Count every line in the data below where "Лунный" occurs, then state that number and nothing more.

[[ Input open ]]

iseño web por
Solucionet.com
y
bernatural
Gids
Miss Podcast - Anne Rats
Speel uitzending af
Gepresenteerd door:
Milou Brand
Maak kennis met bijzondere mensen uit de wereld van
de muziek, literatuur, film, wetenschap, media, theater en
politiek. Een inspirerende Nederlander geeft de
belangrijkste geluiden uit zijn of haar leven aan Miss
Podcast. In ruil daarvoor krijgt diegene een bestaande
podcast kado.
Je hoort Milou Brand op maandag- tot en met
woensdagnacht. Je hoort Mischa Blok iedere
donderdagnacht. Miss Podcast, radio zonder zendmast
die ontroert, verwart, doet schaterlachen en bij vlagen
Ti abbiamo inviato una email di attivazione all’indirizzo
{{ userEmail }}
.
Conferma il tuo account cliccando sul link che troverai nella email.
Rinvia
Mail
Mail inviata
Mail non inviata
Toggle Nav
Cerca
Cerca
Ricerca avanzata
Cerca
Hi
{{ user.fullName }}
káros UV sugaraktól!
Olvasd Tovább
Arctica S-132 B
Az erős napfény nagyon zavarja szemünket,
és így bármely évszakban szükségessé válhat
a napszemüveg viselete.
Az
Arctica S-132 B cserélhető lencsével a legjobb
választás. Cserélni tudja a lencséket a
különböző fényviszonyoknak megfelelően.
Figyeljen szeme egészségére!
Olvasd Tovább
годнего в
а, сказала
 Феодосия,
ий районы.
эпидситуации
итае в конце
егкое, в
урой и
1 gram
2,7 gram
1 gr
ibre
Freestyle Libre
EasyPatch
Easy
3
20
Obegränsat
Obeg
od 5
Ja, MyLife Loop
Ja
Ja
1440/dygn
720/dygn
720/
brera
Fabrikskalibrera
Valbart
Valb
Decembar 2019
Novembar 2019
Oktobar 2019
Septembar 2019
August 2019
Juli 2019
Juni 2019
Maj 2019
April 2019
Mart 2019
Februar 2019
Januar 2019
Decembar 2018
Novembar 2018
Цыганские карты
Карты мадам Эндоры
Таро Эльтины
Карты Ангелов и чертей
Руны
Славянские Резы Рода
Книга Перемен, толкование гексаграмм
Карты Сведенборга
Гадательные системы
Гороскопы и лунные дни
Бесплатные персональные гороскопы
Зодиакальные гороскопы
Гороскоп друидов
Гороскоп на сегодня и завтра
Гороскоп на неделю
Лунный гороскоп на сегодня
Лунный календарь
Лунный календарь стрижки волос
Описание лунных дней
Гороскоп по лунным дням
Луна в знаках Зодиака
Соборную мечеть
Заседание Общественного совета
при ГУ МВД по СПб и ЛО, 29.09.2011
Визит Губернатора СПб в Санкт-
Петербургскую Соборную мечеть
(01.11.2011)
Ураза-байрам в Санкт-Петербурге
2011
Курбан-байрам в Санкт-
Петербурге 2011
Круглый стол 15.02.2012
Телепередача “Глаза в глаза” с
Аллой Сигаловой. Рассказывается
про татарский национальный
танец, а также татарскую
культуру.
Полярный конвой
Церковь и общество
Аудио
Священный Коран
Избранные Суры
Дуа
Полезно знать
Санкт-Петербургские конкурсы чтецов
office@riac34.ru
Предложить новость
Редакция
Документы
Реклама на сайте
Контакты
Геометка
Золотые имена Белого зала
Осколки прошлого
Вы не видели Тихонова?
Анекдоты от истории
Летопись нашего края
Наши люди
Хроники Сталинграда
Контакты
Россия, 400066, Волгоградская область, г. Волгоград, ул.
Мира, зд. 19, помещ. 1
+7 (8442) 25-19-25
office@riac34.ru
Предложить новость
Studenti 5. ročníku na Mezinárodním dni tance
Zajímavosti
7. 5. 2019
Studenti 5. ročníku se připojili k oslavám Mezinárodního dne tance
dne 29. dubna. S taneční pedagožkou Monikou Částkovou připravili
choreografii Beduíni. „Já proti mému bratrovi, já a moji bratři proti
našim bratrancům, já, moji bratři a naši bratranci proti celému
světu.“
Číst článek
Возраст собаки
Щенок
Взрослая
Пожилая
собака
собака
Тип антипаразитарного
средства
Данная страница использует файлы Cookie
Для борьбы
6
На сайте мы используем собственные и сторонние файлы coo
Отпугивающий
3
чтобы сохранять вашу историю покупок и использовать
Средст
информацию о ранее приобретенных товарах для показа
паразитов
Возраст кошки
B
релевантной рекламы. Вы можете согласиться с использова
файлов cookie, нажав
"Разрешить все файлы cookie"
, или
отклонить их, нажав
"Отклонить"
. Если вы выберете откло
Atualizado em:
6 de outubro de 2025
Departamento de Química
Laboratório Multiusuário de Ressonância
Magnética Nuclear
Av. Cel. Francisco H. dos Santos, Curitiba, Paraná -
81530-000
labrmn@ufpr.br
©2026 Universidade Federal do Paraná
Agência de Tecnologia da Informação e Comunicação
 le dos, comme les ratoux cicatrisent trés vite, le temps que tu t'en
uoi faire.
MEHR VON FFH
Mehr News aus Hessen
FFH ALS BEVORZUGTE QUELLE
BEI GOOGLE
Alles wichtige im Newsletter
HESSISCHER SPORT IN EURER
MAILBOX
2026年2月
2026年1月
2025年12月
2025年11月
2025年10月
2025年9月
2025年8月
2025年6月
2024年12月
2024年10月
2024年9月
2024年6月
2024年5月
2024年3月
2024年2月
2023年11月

[[ Input closed ]]

* [Result]:
3